A quit claim deed is a legal instrument by which the owner of a piece of real property, called a grantor, transfers his interest in the property to a recipient, called the grantee. The grantor quits his right to claim the property, thereby allowing the claim to transfer to the grantee.*

Unlike most property deeds, the quit claim deed does not contain any title covenant and makes no warranty toward the status of the property title to the grantee. The grantee is entitled only to what interest the grantor actually has in the property when the quit claim is executed.*

Furthermore, the grantor is not guaranteeing he actually owns the property at time of transfer, or if he does own it, the title is free and clear. Since it is possible the grantee might receive no interest in the quit claim, a loss may occur, and the grantee has no legal recourse to recover their losses. Also, if the grantor should acquire the property at a later date, the grantee is not entitled to take possession, because the grantee can only receive the interest the grantor held at the time the transfer occurred.*

Advantage of Quit Claim Deeds to Family Members

Most quit claim deeds are used in the United States to transfer property between family members as gifts. They are rarely used to transfer property from a seller to a buyer, but a quit claim can be use to transfer property from the same person. When a divorce happens in a marriage, the quit claim is sometimes used to grant the receiving spouse full rights to the property.*

Quit claim deeds may also be used in tax deed sales in some states. When a property is sold at auction, the auction can recover the original homeowner’s tax burden. The buyer may have to initiate a quiet title action in order to remove any clouds of warranty on the title.*

How Filing a Bankruptcy Might be Affected by a Quit Claim Deed

One man recently shared on a bankruptcy forum website he owned his house outright but owed other debt greater than the value of his home. He was considering filing a bankruptcy to take care of his debts, but he wondered how long he would have to wait to file a bankruptcy after making a quit claim deed to one of his family members. He wonder if a wait of two years was enough.

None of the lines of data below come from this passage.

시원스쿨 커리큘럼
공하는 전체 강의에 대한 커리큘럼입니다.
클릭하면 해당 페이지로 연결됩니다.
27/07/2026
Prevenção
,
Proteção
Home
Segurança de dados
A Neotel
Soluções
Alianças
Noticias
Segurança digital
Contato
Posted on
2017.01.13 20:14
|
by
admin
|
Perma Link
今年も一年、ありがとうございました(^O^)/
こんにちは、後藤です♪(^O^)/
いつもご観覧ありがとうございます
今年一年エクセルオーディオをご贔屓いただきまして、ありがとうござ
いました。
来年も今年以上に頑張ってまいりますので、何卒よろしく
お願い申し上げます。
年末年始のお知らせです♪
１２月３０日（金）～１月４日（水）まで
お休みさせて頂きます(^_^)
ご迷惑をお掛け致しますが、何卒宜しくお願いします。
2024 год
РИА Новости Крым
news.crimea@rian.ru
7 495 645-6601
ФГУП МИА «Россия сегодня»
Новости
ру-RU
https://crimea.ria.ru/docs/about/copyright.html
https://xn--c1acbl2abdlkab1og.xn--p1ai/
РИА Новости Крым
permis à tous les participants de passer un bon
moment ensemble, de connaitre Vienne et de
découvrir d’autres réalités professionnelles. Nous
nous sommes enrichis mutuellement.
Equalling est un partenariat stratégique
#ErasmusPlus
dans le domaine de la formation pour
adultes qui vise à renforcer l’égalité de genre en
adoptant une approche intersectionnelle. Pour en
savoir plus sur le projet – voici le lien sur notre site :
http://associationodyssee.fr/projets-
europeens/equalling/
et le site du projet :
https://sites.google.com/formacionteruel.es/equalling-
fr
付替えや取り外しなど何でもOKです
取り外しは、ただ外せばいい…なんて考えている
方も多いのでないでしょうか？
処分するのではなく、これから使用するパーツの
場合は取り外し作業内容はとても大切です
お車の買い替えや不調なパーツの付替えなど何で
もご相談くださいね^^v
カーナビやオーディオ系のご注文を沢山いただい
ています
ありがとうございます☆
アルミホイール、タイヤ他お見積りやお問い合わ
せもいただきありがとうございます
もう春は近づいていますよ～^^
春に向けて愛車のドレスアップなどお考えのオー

In effect, the potential filer was trying to hide an asset from the bankruptcy court before filing bankruptcy. Although his question is a legitimate question, his intention overrides any length of time before filing the bankruptcy. If his intention is to hide the assets from the bankruptcy court, the court trustee can make a case for fraud under existing bankruptcy laws. Technically, a bankruptcy court can look as far back as necessary to prove fraudulent intent. Therefore, it may be a poor decision in this case for the potential bankruptcy filer to make a quit claim.

For fraud, the bankruptcy filer can spend thousands of dollar in fines as well as going to jail. Bankruptcy fraud is a federal crime.

This particular bankruptcy filer needs to consult with an experience bankruptcy lawyer before filing his quit claim deed.